In an effort to understand and predict the occurrence of low back pain, clinicians and scientists have aimed to identify relevant risk factors6,7,8,9. However, most often, no clear cause can be detected and as no linear causal relationship can be established between specific findings like disc disease or radiculopathy and LBP, the multifactorial etiology of LBP has been recognized and widely accepted10,11,12. Notwithstanding, despite the complex pathogenesis of LBP, some predictors have been revealed. Parreira et al.6 conducted an umbrella review including 15 systematic reviews of moderate to high quality and identified e.g. a history of LBP, high age, obesity and physical exertion. In particular, the phases of acute LBP (aLBP) in a person's history proved to be a significant risk factor for the progression of LBP, especially in conjunction with impairments in psychosocial health6,13.

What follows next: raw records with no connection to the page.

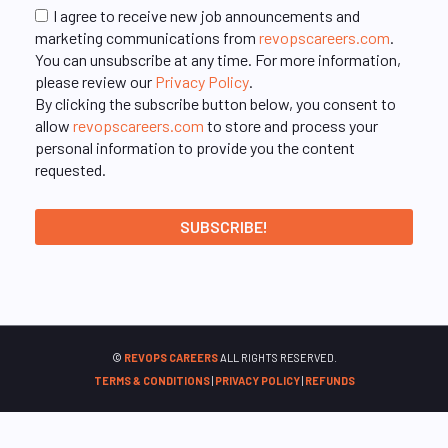
I agree to receive new job announcements and
marketing communications from
revopscareers.com
.
You can unsubscribe at any time. For more information,
please review our
Privacy Policy
.
By clicking the subscribe button below, you consent to
allow
revopscareers.com
to store and process your
personal information to provide you the content
requested.
©
REVOPS CAREERS
ALL RIGHTS RESERVED.
TERMS & CONDITIONS
|
PRIVACY POLICY
|
REFUNDS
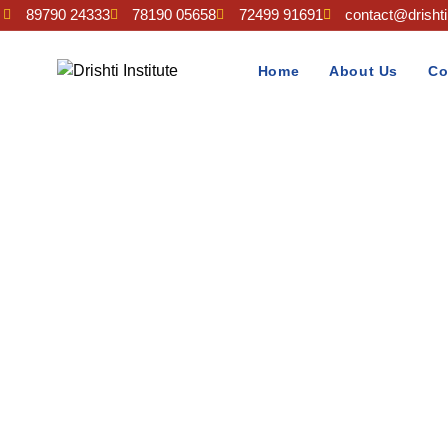
89790 24333
78190 05658
72499 91691
contact@drishtii
Home
About Us
Co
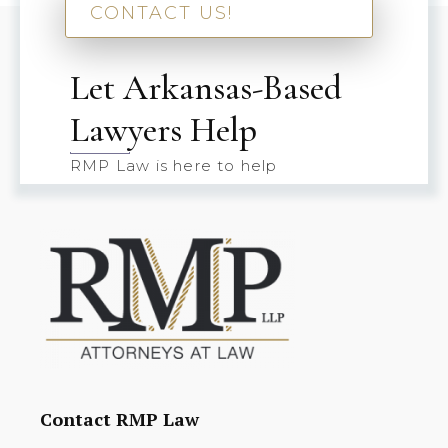
CONTACT US!
Let Arkansas-Based
Lawyers Help
RMP Law is here to help
Contact RMP Law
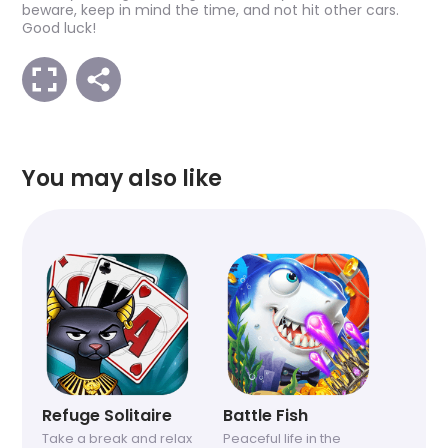
beware, keep in mind the time, and not hit other cars.
Good luck!
You may also like
Refuge Solitaire
Battle Fish
Take a break and relax
Peaceful life in the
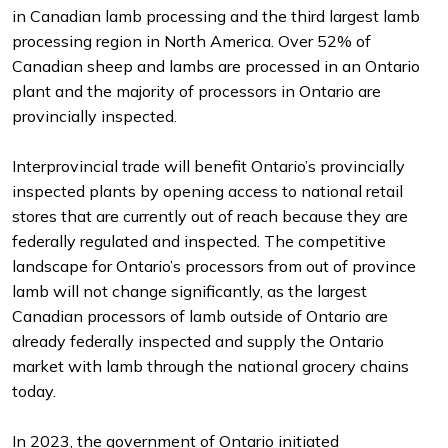
in Canadian lamb processing and the third largest lamb
processing region in North America. Over 52% of
Canadian sheep and lambs are processed in an Ontario
plant and the majority of processors in Ontario are
provincially inspected.
Interprovincial trade will benefit Ontario’s provincially
inspected plants by opening access to national retail
stores that are currently out of reach because they are
federally regulated and inspected. The competitive
landscape for Ontario’s processors from out of province
lamb will not change significantly, as the largest
Canadian processors of lamb outside of Ontario are
already federally inspected and supply the Ontario
market with lamb through the national grocery chains
today.
In 2023, the government of Ontario initiated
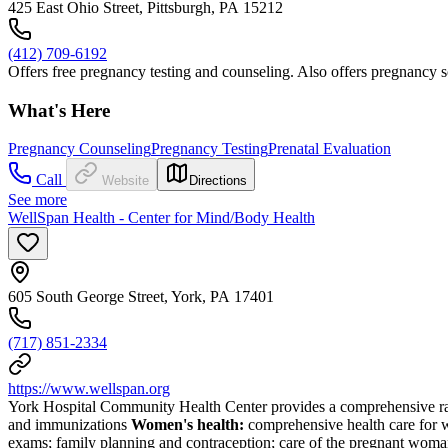
425 East Ohio Street, Pittsburgh, PA 15212
(412) 709-6192
Offers free pregnancy testing and counseling. Also offers pregnancy s
What's Here
Pregnancy Counseling
Pregnancy Testing
Prenatal Evaluation
Call
Website
Directions
See more
WellSpan Health - Center for Mind/Body Health
605 South George Street, York, PA 17401
(717) 851-2334
https://www.wellspan.org
York Hospital Community Health Center provides a comprehensive ra
and immunizations
Women's health:
comprehensive health care for w
exams; family planning and contraception; care of the pregnant woman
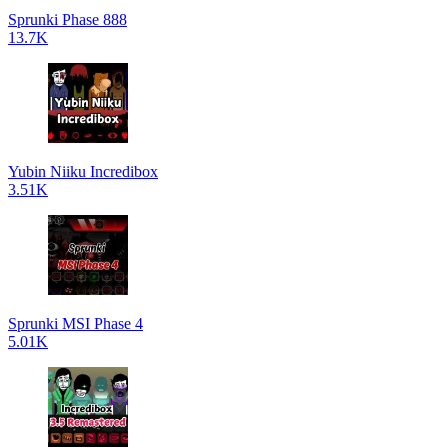
Sprunki Phase 888
13.7K
Yubin Niiku Incredibox
3.51K
Sprunki MSI Phase 4
5.01K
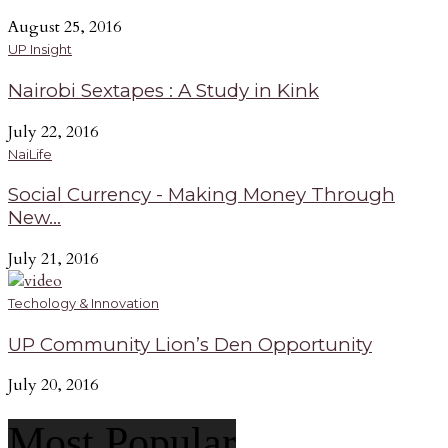
August 25, 2016
UP Insight
Nairobi Sextapes : A Study in Kink
July 22, 2016
NaiLife
Social Currency - Making Money Through
New...
July 21, 2016
Techology & Innovation
UP Community Lion’s Den Opportunity
July 20, 2016
Most Popular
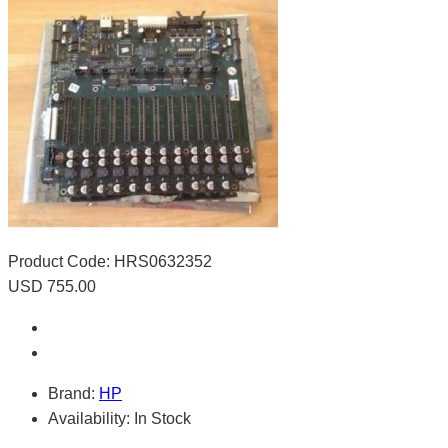
Product Code:
HRS0632352
USD 755.00
Brand:
HP
Availability:
In Stock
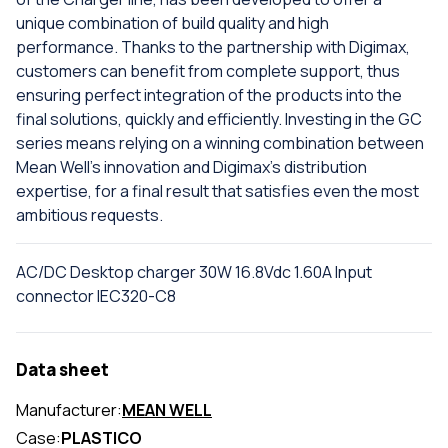
unique combination of build quality and high
performance. Thanks to the partnership with Digimax,
customers can benefit from complete support, thus
ensuring perfect integration of the products into the
final solutions, quickly and efficiently. Investing in the GC
series means relying on a winning combination between
Mean Well's innovation and Digimax's distribution
expertise, for a final result that satisfies even the most
ambitious requests.
AC/DC Desktop charger 30W 16.8Vdc 1.60A Input
connector IEC320-C8
Data sheet
Manufacturer:
MEAN WELL
Case:
PLASTICO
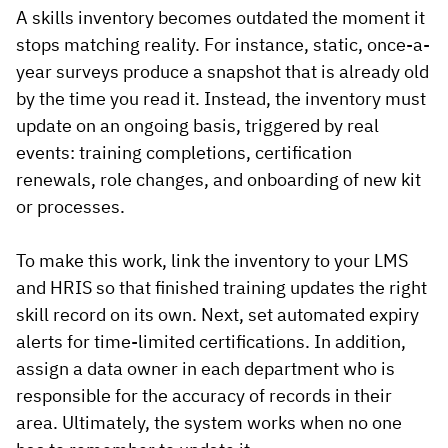
A skills inventory becomes outdated the moment it
stops matching reality. For instance, static, once-a-
year surveys produce a snapshot that is already old
by the time you read it. Instead, the inventory must
update on an ongoing basis, triggered by real
events: training completions, certification
renewals, role changes, and onboarding of new kit
or processes.
To make this work, link the inventory to your LMS
and HRIS so that finished training updates the right
skill record on its own. Next, set automated expiry
alerts for time-limited certifications. In addition,
assign a data owner in each department who is
responsible for the accuracy of records in their
area. Ultimately, the system works when no one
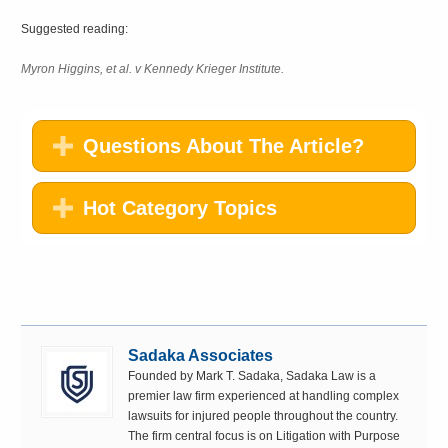
Suggested reading:
Myron Higgins, et al. v Kennedy Krieger Institute.
Questions About The Article?
Hot Category Topics
Sadaka Associates
Founded by Mark T. Sadaka, Sadaka Law is a
premier law firm experienced at handling complex
lawsuits for injured people throughout the country.
The firm central focus is on Litigation with Purpose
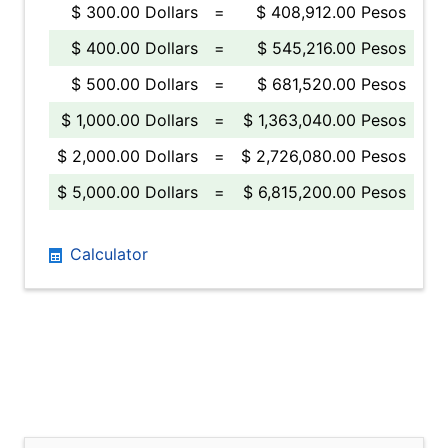
$ 300.00 Dollars
=
$ 408,912.00 Pesos
$ 400.00 Dollars
=
$ 545,216.00 Pesos
$ 500.00 Dollars
=
$ 681,520.00 Pesos
$ 1,000.00 Dollars
=
$ 1,363,040.00 Pesos
$ 2,000.00 Dollars
=
$ 2,726,080.00 Pesos
$ 5,000.00 Dollars
=
$ 6,815,200.00 Pesos
Calculator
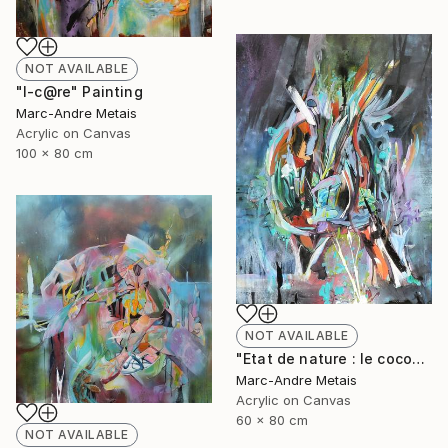
NOT AVAILABLE
"I-c@re" Painting
Marc-Andre Metais
Acrylic on Canvas
100 x 80 cm
NOT AVAILABLE
"Etat de nature : le cocon" Painting
Marc-Andre Metais
Acrylic on Canvas
60 x 80 cm
NOT AVAILABLE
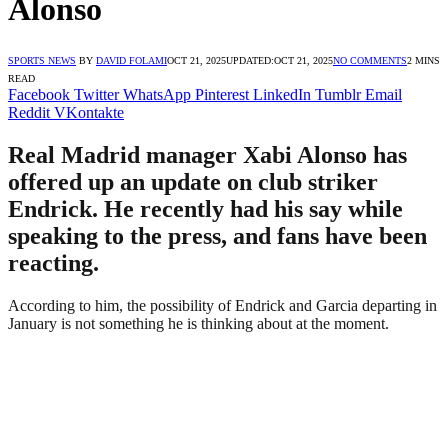
Alonso
SPORTS NEWS
BY
DAVID FOLAMI
OCT 21, 2025
UPDATED:
OCT 21, 2025
NO COMMENTS
2 MINS
READ
Facebook
Twitter
WhatsApp
Pinterest
LinkedIn
Tumblr
Email
Reddit
VKontakte
Real Madrid manager Xabi Alonso has
offered up an update on club striker
Endrick. He recently had his say while
speaking to the press, and fans have been
reacting.
According to him, the possibility of Endrick and Garcia departing in
January is not something he is thinking about at the moment.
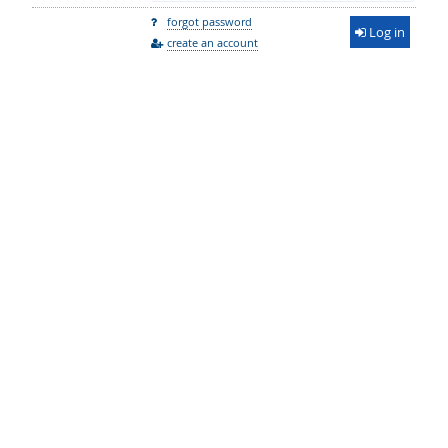
forgot password
Log in
create an account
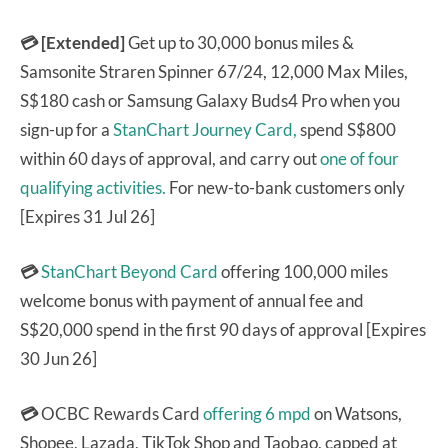
💳 [Extended]
Get up to 30,000 bonus miles &
Samsonite Straren Spinner 67/24, 12,000 Max Miles,
S$180 cash or Samsung Galaxy Buds4 Pro when you
sign-up for a
StanChart Journey Card,
spend S$800
within 60 days of approval, and carry out
one of four
qualifying activities.
For new-to-bank customers only
[Expires 31 Jul 26]
💳
StanChart Beyond Card
offering 100,000 miles
welcome bonus with payment of annual fee and
S$20,000 spend in the first 90 days of approval [Expires
30 Jun 26]
💳
OCBC Rewards Card
offering 6 mpd
on Watsons,
Shopee, Lazada, TikTok Shop and Taobao, capped at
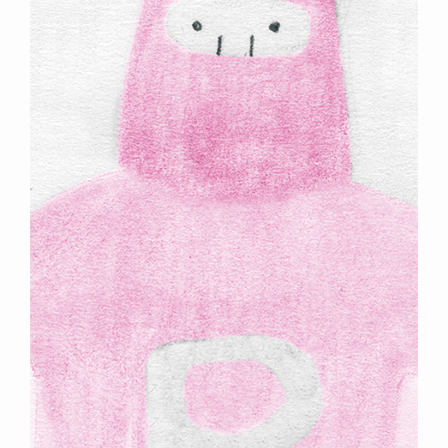
Previous
Next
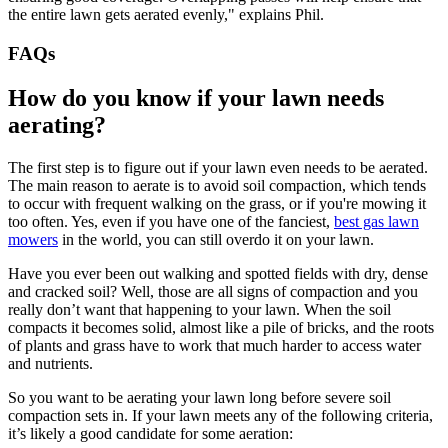
the entire lawn gets aerated evenly," explains Phil.
FAQs
How do you know if your lawn needs
aerating?
The first step is to figure out if your lawn even needs to be aerated.
The main reason to aerate is to avoid soil compaction, which tends
to occur with frequent walking on the grass, or if you're mowing it
too often. Yes, even if you have one of the fanciest,
best gas lawn
mowers
in the world, you can still overdo it on your lawn.
Have you ever been out walking and spotted fields with dry, dense
and cracked soil? Well, those are all signs of compaction and you
really don’t want that happening to your lawn. When the soil
compacts it becomes solid, almost like a pile of bricks, and the roots
of plants and grass have to work that much harder to access water
and nutrients.
So you want to be aerating your lawn long before severe soil
compaction sets in. If your lawn meets any of the following criteria,
it’s likely a good candidate for some aeration:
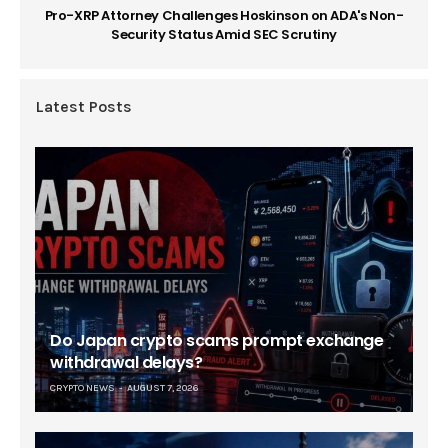
Pro-XRP Attorney Challenges Hoskinson on ADA's Non-
Security Status Amid SEC Scrutiny
Latest Posts
Do Japan crypto scams prompt exchange
withdrawal delays?
CRYPTO NEWS
AUGUST 7, 2026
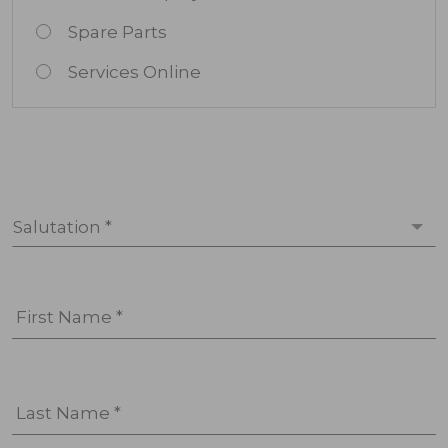
Spare Parts
Services Online
Salutation *
First Name *
Last Name *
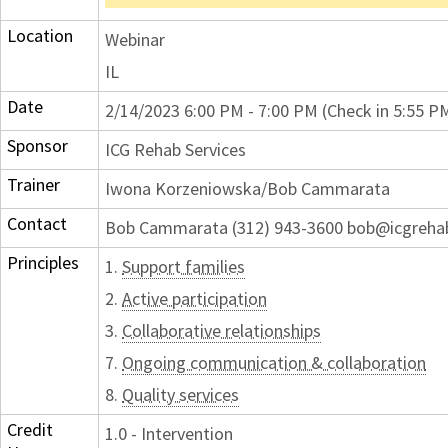
Location
Webinar
IL
Date
2/14/2023 6:00 PM - 7:00 PM (Check in 5:55 P
Sponsor
ICG Rehab Services
Trainer
Iwona Korzeniowska/Bob Cammarata
Contact
Bob Cammarata (312) 943-3600 bob@icgreh
Principles
1.
Support families
2.
Active participation
3.
Collaborative relationships
7.
Ongoing communication & collaboration
8.
Quality services
Credit
1.0 - Intervention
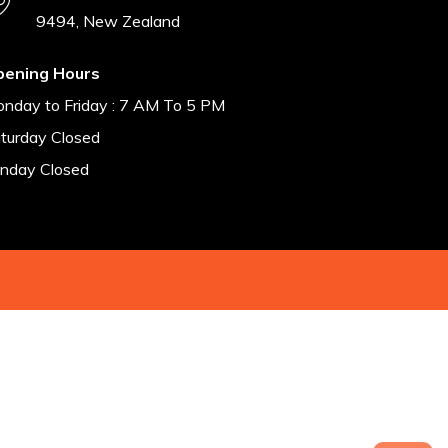
9494, New Zealand
pening Hours
nday to Friday : 7 AM To 5 PM
turday Closed
nday Closed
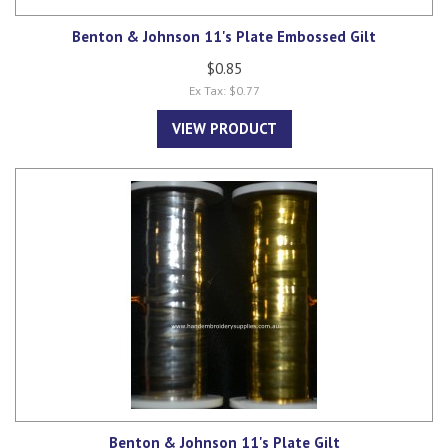
Benton & Johnson 11's Plate Embossed Gilt
$0.85
Ex Tax: $0.77
VIEW PRODUCT
Benton & Johnson 11's Plate Gilt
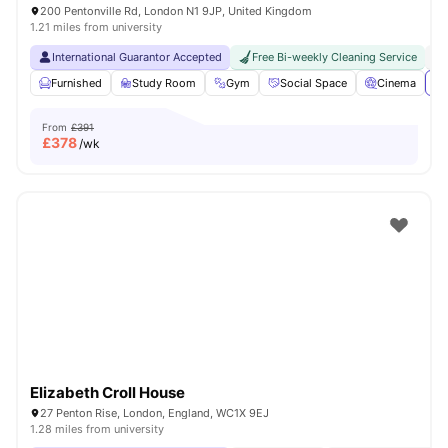
200 Pentonville Rd, London N1 9JP, United Kingdom
1.21 miles from university
International Guarantor Accepted
Free Bi-weekly Cleaning Service
No
Furnished
Study Room
Gym
Social Space
Cinema
Vi
From
£391
£
378
/wk
Elizabeth Croll House
27 Penton Rise, London, England, WC1X 9EJ
1.28 miles from university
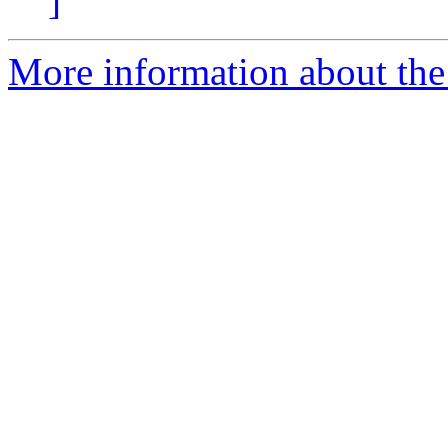
]
More information about the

With regard to morphological aspects, some authors have suggested the possible involvement of micro-injuries and/or swelling in the paraspinal connective tissue and the thoracolumbar fascia (TLF) as a plausible contributor to LBP14,15,16,17. The TLF is a diamond-shaped, multilayered aponeurotic structure that separates the paraspinal muscles from the muscles of the posterior abdominal wall. Its posterior layer, to which we refer here, is dominated by the insertion of the latissimus dorsi muscle and covers the erector spinae muscles18. In a comprehensive cross-sectional study of 930 individuals with aLBP compared to 6953 pain-free individuals, a significant association was found between differences in paraspinal intramuscular fat and cross-sectional area19, which was reported to be associated with an increase in TLF thickness20.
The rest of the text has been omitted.